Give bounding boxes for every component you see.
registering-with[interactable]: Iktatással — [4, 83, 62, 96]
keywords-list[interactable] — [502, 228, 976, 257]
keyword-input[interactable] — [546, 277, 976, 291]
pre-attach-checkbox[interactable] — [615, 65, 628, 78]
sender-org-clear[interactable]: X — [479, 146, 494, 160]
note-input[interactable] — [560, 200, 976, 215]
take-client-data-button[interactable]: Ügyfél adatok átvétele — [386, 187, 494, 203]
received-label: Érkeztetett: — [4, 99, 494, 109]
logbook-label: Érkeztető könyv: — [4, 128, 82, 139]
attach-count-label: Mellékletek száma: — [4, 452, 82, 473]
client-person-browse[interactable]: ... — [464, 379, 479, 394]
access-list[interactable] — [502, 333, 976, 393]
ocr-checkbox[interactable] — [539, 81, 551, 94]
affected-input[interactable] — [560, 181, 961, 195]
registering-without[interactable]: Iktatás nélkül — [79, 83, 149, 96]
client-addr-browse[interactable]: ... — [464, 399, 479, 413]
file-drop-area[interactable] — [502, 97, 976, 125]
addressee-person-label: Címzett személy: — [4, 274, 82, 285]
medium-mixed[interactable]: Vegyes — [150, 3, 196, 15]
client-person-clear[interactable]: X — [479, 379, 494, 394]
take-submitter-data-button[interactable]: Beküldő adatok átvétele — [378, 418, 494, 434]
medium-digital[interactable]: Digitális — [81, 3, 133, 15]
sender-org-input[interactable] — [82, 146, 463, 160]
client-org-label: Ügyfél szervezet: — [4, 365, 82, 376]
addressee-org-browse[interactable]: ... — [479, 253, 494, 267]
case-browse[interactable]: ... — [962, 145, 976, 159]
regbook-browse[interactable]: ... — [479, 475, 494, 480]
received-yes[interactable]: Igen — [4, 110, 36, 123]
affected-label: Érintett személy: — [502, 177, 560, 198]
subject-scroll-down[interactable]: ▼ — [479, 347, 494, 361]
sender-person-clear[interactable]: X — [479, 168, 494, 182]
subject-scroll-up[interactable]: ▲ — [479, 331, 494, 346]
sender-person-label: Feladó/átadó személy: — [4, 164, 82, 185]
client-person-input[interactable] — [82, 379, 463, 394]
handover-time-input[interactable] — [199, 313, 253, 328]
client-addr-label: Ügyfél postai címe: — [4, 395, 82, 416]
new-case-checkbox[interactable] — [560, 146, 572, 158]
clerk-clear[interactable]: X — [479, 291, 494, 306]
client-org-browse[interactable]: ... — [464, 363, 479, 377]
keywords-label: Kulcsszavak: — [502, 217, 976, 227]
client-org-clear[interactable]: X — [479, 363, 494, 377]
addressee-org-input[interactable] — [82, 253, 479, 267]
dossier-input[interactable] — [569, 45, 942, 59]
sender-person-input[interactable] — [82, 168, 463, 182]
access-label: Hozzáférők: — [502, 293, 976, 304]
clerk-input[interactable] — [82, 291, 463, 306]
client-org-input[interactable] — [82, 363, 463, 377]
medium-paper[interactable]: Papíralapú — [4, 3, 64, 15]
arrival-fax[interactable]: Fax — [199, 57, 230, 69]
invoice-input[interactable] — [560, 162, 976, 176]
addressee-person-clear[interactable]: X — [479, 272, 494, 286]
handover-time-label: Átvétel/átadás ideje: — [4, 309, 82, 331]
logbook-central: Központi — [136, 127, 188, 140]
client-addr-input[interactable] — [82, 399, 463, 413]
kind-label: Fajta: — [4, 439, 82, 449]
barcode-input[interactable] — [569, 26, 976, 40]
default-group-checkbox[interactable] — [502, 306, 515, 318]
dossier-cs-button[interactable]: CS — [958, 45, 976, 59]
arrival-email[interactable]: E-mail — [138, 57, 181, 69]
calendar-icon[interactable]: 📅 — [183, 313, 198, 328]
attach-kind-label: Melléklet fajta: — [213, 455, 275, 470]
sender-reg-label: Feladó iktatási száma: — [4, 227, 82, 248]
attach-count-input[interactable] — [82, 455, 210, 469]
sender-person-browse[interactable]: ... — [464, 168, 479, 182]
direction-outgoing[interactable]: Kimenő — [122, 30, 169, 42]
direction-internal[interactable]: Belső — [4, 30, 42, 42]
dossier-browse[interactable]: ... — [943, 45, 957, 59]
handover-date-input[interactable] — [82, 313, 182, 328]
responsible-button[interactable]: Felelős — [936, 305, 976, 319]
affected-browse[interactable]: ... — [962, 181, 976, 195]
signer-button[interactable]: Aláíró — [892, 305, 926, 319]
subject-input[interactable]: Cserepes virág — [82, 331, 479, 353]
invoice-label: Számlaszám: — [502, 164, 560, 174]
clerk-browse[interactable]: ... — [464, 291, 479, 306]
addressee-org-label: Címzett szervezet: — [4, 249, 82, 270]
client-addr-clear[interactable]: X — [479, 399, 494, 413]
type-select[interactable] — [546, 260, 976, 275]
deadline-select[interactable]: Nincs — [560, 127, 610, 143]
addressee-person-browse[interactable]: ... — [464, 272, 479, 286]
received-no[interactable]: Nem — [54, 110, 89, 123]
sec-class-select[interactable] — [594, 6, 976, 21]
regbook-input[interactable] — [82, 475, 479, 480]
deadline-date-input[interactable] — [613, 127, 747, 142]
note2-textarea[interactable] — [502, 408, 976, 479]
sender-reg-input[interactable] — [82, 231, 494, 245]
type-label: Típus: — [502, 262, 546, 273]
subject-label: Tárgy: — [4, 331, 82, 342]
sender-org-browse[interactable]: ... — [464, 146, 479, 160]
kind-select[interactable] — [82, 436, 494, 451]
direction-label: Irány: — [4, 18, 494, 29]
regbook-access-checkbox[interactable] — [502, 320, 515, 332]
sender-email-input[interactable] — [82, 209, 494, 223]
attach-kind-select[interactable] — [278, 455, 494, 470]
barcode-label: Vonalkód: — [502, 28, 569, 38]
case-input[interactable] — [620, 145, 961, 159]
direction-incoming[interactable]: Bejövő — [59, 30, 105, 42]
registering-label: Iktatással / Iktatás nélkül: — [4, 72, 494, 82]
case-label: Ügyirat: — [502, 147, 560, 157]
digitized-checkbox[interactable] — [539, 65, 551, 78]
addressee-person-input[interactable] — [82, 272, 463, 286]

---

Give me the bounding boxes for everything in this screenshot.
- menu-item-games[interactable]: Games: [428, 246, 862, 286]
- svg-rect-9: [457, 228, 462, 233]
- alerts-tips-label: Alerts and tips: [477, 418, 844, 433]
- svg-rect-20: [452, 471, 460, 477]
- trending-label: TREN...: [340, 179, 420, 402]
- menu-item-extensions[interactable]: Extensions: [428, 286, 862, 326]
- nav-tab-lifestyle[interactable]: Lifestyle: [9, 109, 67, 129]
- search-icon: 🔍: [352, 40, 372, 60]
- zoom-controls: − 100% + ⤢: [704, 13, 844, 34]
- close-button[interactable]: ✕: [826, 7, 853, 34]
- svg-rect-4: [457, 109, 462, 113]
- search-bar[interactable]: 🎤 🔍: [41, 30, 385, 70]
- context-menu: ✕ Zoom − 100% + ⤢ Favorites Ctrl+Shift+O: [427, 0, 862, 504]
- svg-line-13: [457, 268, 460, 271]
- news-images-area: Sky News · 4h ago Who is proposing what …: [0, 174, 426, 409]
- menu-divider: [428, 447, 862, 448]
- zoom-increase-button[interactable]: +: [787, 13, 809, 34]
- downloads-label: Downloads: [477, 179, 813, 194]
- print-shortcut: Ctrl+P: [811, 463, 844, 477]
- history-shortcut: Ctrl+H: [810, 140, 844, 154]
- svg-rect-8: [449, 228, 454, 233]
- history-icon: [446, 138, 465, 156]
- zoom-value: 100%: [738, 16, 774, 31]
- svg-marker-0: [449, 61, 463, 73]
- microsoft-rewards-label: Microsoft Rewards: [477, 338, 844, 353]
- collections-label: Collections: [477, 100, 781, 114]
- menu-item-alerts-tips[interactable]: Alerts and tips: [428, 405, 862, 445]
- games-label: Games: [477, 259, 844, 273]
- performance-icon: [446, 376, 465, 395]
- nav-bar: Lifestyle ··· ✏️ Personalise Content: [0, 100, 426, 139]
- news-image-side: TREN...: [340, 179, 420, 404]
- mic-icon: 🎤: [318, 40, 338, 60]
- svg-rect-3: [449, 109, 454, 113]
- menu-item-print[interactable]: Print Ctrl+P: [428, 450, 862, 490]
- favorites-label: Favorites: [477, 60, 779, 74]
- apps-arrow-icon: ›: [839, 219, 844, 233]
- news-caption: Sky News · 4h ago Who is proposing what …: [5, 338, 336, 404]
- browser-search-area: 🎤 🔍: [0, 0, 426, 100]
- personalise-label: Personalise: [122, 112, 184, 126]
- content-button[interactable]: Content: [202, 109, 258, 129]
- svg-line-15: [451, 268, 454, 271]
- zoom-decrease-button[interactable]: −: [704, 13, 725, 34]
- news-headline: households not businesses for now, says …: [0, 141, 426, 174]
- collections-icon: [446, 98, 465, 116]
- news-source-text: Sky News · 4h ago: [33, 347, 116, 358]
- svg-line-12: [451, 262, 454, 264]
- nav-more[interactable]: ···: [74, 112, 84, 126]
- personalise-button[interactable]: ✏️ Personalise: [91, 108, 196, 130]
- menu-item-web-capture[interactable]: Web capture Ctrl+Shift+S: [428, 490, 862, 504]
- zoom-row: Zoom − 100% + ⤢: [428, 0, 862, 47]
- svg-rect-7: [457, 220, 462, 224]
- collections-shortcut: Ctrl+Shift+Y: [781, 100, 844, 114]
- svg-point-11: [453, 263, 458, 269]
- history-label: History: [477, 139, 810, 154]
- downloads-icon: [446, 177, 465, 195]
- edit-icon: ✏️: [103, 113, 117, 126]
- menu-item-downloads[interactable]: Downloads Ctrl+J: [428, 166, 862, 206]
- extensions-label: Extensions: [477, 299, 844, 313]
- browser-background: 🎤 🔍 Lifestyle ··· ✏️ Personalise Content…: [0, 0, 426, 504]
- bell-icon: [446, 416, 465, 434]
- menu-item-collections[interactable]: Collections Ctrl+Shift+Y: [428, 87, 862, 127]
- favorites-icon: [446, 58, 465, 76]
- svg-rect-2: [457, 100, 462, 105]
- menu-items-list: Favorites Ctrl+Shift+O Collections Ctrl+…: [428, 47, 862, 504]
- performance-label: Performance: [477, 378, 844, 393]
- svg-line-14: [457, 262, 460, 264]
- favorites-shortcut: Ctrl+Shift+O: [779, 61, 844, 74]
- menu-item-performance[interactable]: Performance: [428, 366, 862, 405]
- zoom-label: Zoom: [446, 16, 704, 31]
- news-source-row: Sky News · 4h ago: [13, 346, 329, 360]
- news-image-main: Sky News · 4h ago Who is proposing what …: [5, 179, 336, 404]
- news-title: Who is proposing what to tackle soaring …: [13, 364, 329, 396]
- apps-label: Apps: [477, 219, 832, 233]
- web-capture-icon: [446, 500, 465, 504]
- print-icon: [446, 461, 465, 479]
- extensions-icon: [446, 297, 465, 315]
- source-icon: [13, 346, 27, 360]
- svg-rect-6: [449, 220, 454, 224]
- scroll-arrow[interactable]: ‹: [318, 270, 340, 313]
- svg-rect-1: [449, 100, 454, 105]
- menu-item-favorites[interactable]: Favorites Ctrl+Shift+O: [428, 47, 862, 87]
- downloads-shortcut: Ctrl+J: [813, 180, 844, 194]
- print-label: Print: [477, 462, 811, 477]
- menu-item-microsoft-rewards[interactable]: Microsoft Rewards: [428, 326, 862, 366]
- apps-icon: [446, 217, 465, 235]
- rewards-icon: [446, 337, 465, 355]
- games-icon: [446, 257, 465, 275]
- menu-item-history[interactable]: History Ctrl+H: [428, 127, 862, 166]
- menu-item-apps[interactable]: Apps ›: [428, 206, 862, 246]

> [Exercise]:
"száma" is the word to look for; copy every line of the data that has it.

> [Exercise result]:
attach-count-label: Mellékletek száma: — [4, 452, 82, 473]
sender-reg-label: Feladó iktatási száma: — [4, 227, 82, 248]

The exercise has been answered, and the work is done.